Li heeft zijn foto’s chronologisch geordend en minutieus
voorzien van accurate informatie : plaats, datum, namen en
titels van de personages , omstandigheden, afloop. De kwaliteit
is zeer goed : Li was beroepsfotograaf, kreeg uitstekende lenzen
om mee te werken en mocht als oprichter van een eigen
rebellengroep “Red-Color News Soldiers” overal een rode band
dragen en op de eerste rij staan tussen de daders. Vanaf die
bevoorrechte plaats moest hij de gezichten van de getormenteerde
“volksvijanden” observeren en zo hatelijk mogelijk weergeven.

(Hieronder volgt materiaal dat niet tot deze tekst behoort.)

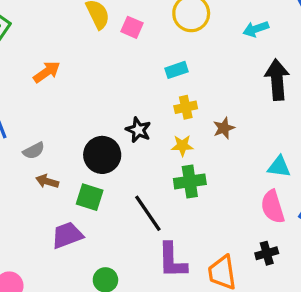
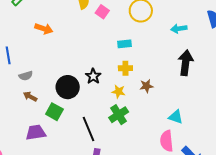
orange arrow: (47, 72) -> (44, 29), turned 42
green cross: (190, 181) -> (119, 115), turned -36

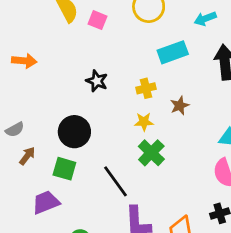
cyan rectangle: (124, 44) -> (173, 52), moved, size x1.5
black star: (93, 76) -> (97, 81), moved
brown arrow: (30, 96) -> (27, 156), turned 112

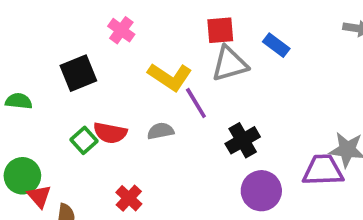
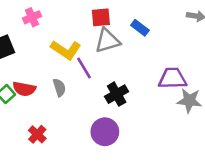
pink cross: (121, 30) -> (32, 17), turned 30
gray semicircle: (161, 131) -> (59, 88), turned 84
purple trapezoid: (323, 170) -> (172, 78), moved
purple circle: (261, 191) -> (105, 132), moved

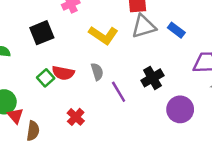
blue rectangle: (140, 28) -> (176, 30), moved
purple line: (84, 68) -> (119, 92), moved
purple circle: (105, 132) -> (180, 109), moved

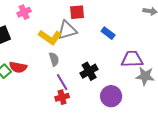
gray triangle: (144, 26) -> (67, 30), moved
gray semicircle: (97, 72) -> (54, 59), moved
red cross: (76, 117) -> (62, 97), moved, turned 32

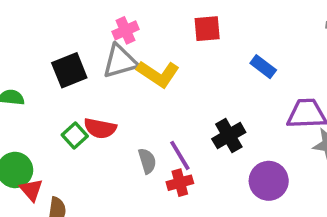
pink cross: (24, 12) -> (126, 30), moved
gray triangle: (67, 30) -> (120, 61), moved
gray semicircle: (54, 59) -> (147, 161), moved

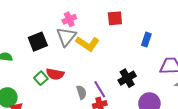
gray triangle: (120, 61) -> (66, 37), turned -35
blue rectangle: (263, 67) -> (146, 40), turned 72

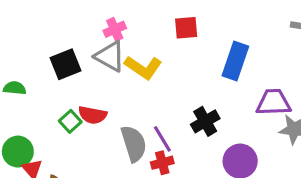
gray triangle: (66, 37) -> (110, 56), turned -40
blue rectangle: (146, 40) -> (235, 61), size x1.6
gray semicircle: (81, 92) -> (134, 144), size x1.6

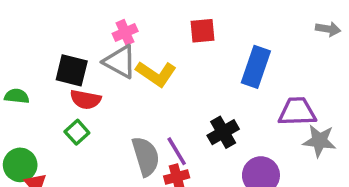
black square: (65, 64) -> (72, 70), turned 36
red semicircle: (92, 115) -> (85, 100), moved

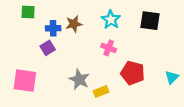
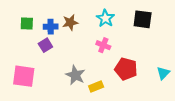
green square: (28, 12) -> (27, 23), moved

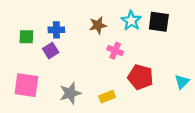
cyan star: (105, 18) -> (131, 21), moved
brown star: (70, 22) -> (98, 25), moved
green square: (27, 23) -> (26, 37), moved
gray star: (75, 75) -> (70, 93), moved, turned 30

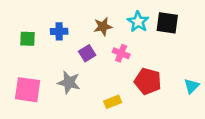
purple square: (51, 51) -> (87, 53), moved
gray star: (70, 93) -> (69, 82), moved, turned 30

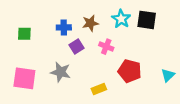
blue cross: (59, 31) -> (64, 27), moved

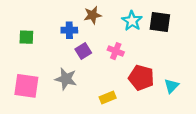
brown star: (90, 23) -> (93, 15), moved
cyan triangle: (168, 75) -> (171, 86), moved

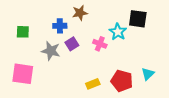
cyan star: (132, 21) -> (118, 32), moved
red pentagon: (141, 78) -> (122, 81), moved
gray star: (66, 79) -> (51, 51), moved

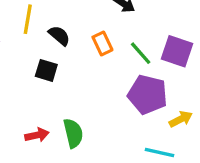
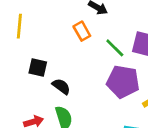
black semicircle: (59, 36) -> (61, 86), moved
orange rectangle: (102, 44) -> (82, 31), moved

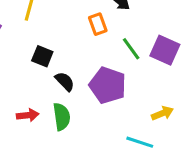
purple pentagon: (123, 82) -> (108, 85), moved

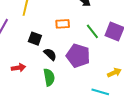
orange rectangle: (98, 24) -> (63, 24), moved, turned -72
red arrow: (28, 115) -> (18, 68), moved

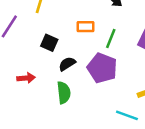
green line: (92, 31) -> (111, 39), moved, turned 56
black semicircle: (50, 54) -> (67, 64), turned -80

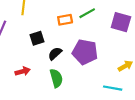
green line: (111, 39) -> (87, 13), moved, turned 49
black square: (49, 43) -> (37, 38), turned -32

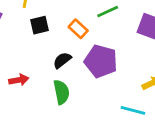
orange rectangle: (65, 20) -> (78, 29), moved, turned 48
black square: (37, 38) -> (40, 25), moved

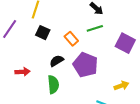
black square: (40, 25) -> (43, 33), turned 32

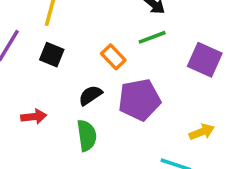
black square: (43, 33) -> (52, 55), moved
purple pentagon: (85, 65) -> (139, 100), turned -30

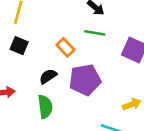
green line: (152, 37) -> (95, 33), turned 30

Deze eerste visuele geschiedenis van de culturele revolutie is
verpakt in dezelfde , maar wel stevigere plastic rode kaft,
waarin je in China het Rode Boekje nog altijd kunt kopen. Het
papier waarop de teksten gedrukt is, geeft ook het gevoel in
China te zitten. Het zal nog wel even duren voordat je ook dit
boek ginds kunt kopen. Het album heeft ook zijn beperkingen: van
sept. 1969 tot 1972 zat Li in een concentratiekamp, in het barre
Chinese deel van Siberië, na een machtsstrijd binnen zijn
krant. De beschuldiging luidde: “nieuwe kleine bourgeois en
agent van het buitenland”. Hij had nl. brieven geschreven naar
zijn vriendin, duidelijk een bourgeoiseigenschap en één keer
gegeten in een restaurantje i.p.v. de “Drie Samen – regel” na
te leven : werken, eten en slapen met de boeren.

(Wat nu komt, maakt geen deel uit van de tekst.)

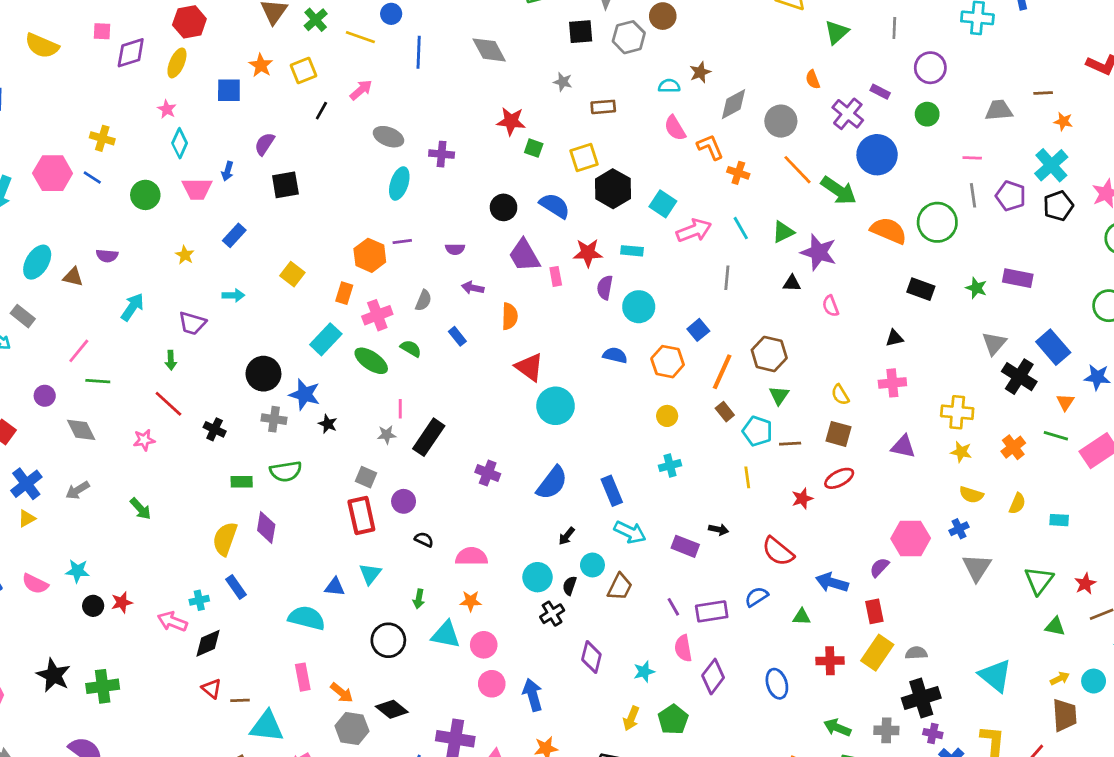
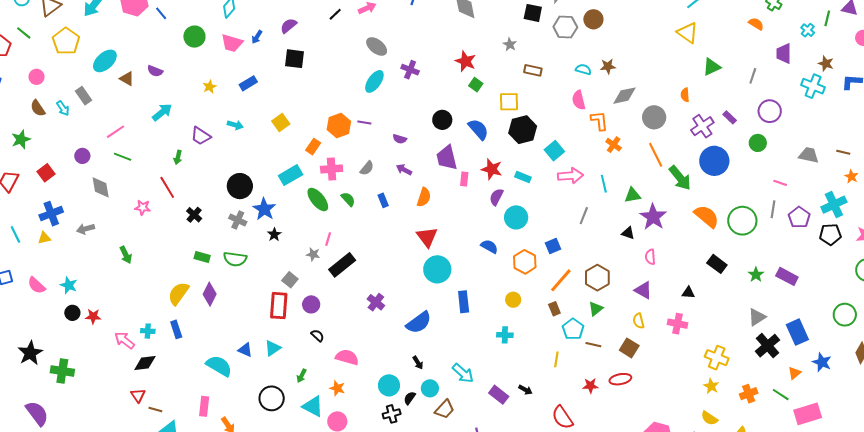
purple triangle: (903, 447) -> (643, 290), moved
blue rectangle: (612, 491) -> (464, 302), moved
black arrow: (567, 536) -> (418, 363), turned -88

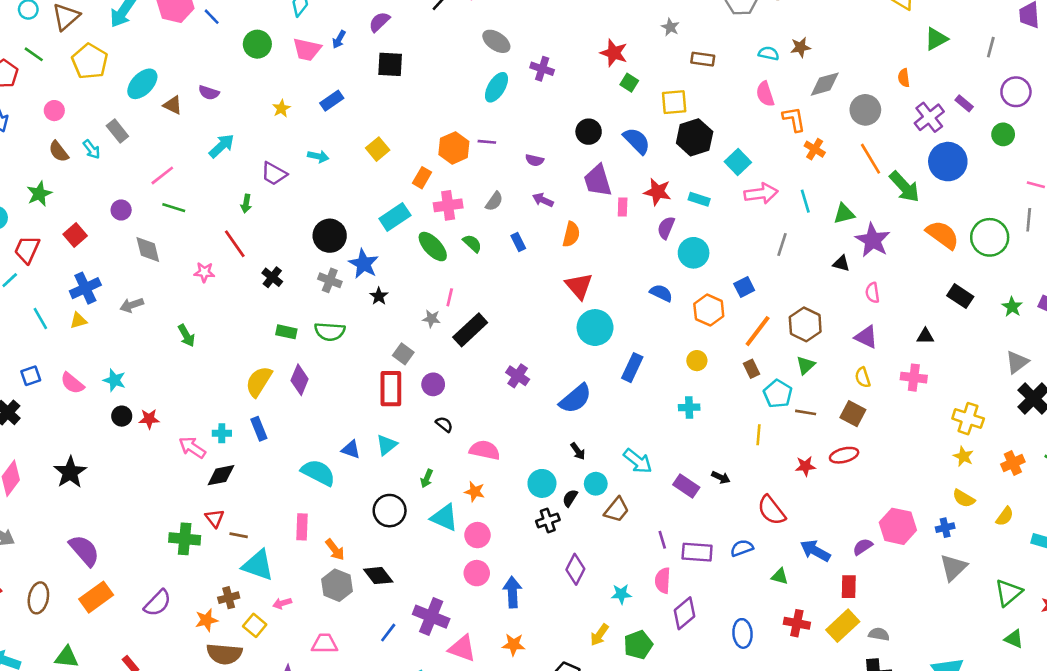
blue rectangle: (464, 302) -> (632, 368), turned 35
green cross: (62, 371) -> (185, 539), moved

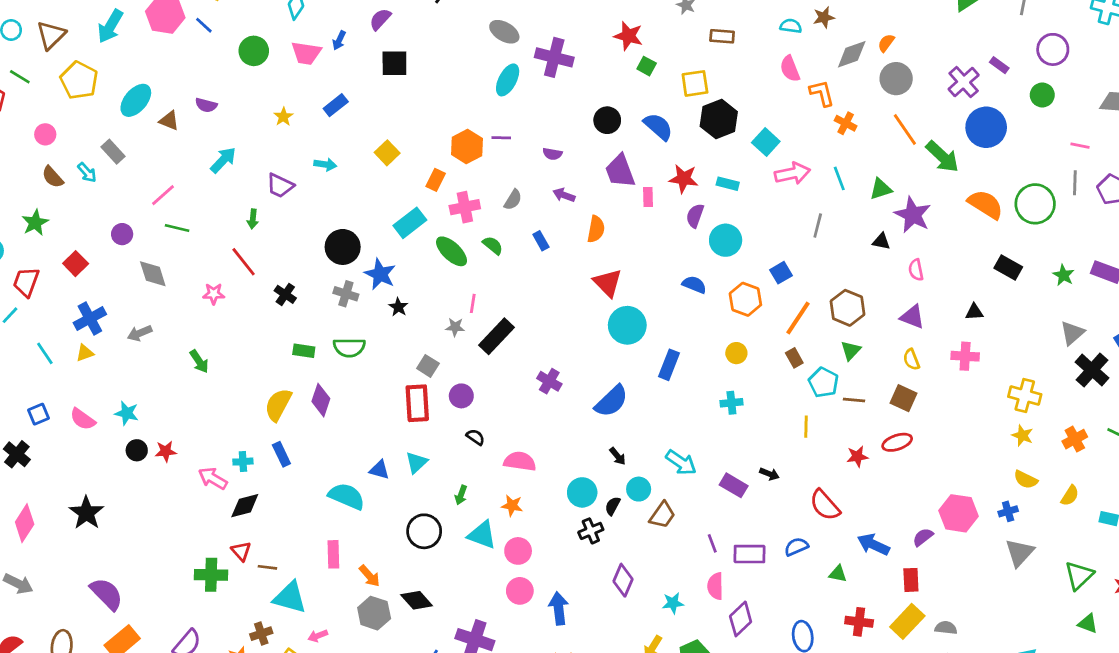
purple cross: (542, 69) -> (554, 57), size x1.5
orange semicircle: (904, 78) -> (886, 43), moved, turned 48

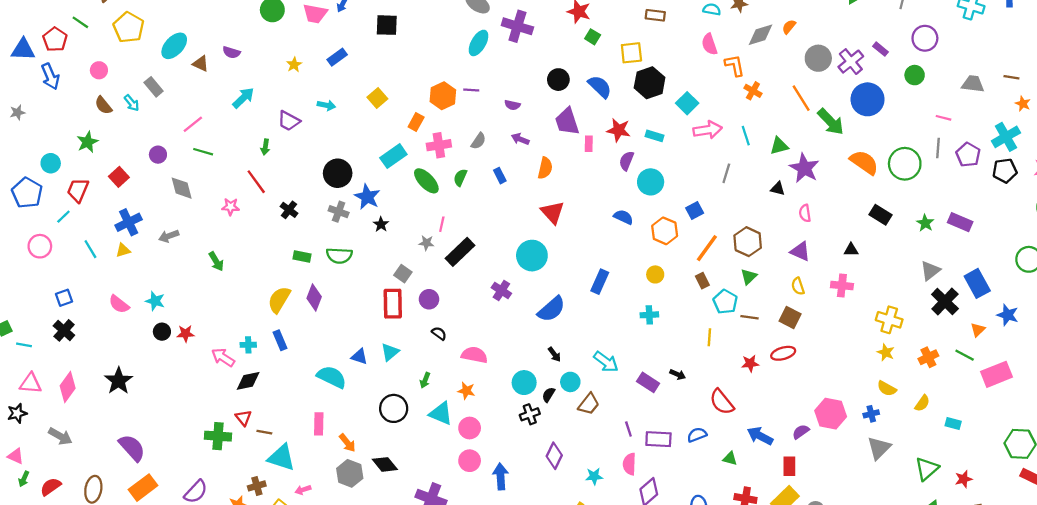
gray circle: (896, 79) -> (818, 58), moved
green semicircle: (493, 245) -> (460, 178), turned -108
cyan circle: (627, 325) -> (532, 256), moved
blue square: (39, 414) -> (64, 298), moved

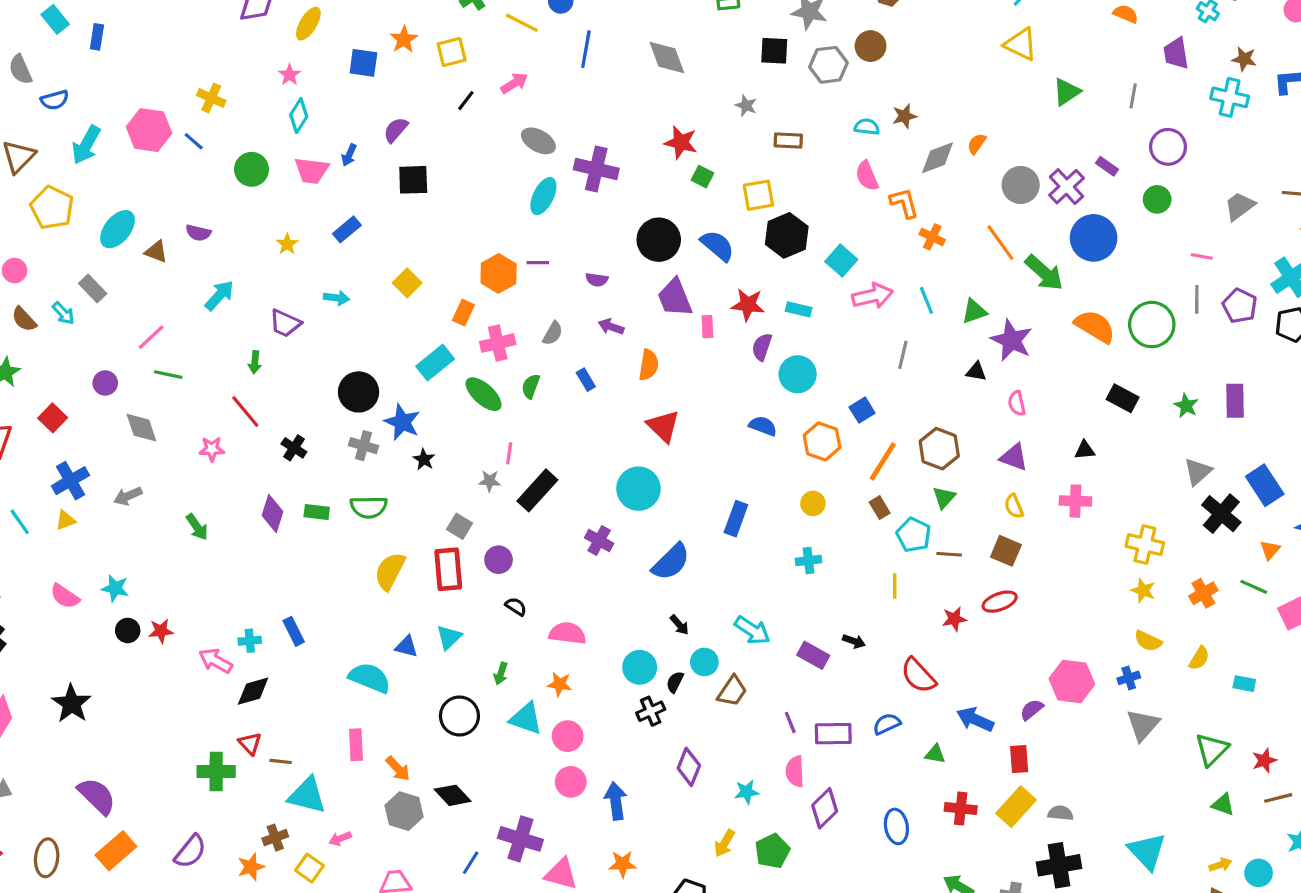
black circle: (558, 80) -> (659, 240), size x1.4
gray trapezoid: (973, 84) -> (1240, 206), turned -40
purple rectangle: (960, 222) -> (1235, 401), turned 70
purple diamond: (314, 297) -> (272, 513), moved
yellow semicircle: (279, 300) -> (390, 571), moved

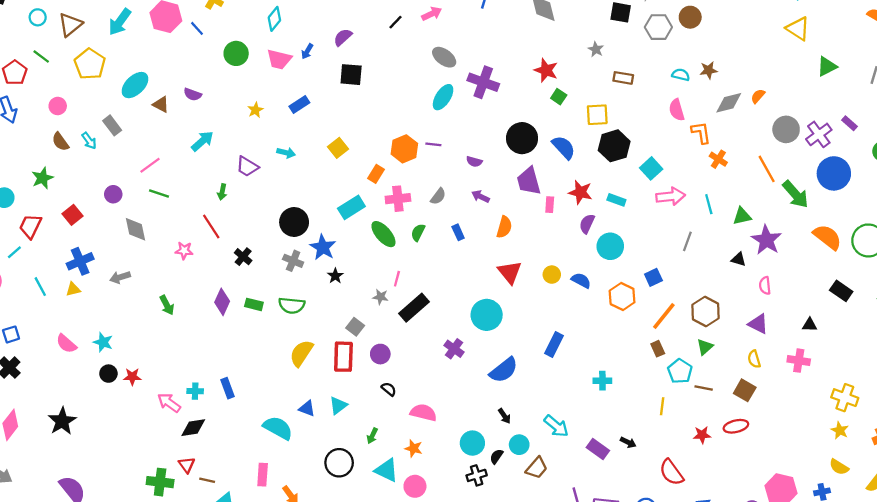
yellow circle: (813, 503) -> (552, 275), moved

De foto’s beperken zich grotendeels tot de noordoostelijke
provincie Heilongjiang en zijn hoofdstad Harbin ; we zien
helaas dus geen beelden van wreedheden in Peking, Sjanghai,
Tibet etc. Bij de slachtoffers staan dus ook geen topfiguren
zoals Deng Xiaoping of president Liu Shaoqi. De allerlaatste
foto’s dateren uit 1980 : vier jaar na de culturele revolutie
werd toch nog een vrouw doodgeschoten, die een prominente Rode
Gardist was geweest , maar nu beschuldigd werd van corruptie. We
lezen helaas ook nergens wanneer Li zijn geloof in Mao verloor
of wanneer en hoe hij met zijn geheime collectie naar Amerika
uitweek. Zijn boek is alleszins boeiend en leerrijk. Het bestaat
ook in een Engelse versie bij dezelfde uitgever.
Referenties
1 Li Zhensheng, Le petit livre rouge d’un photographe chinois.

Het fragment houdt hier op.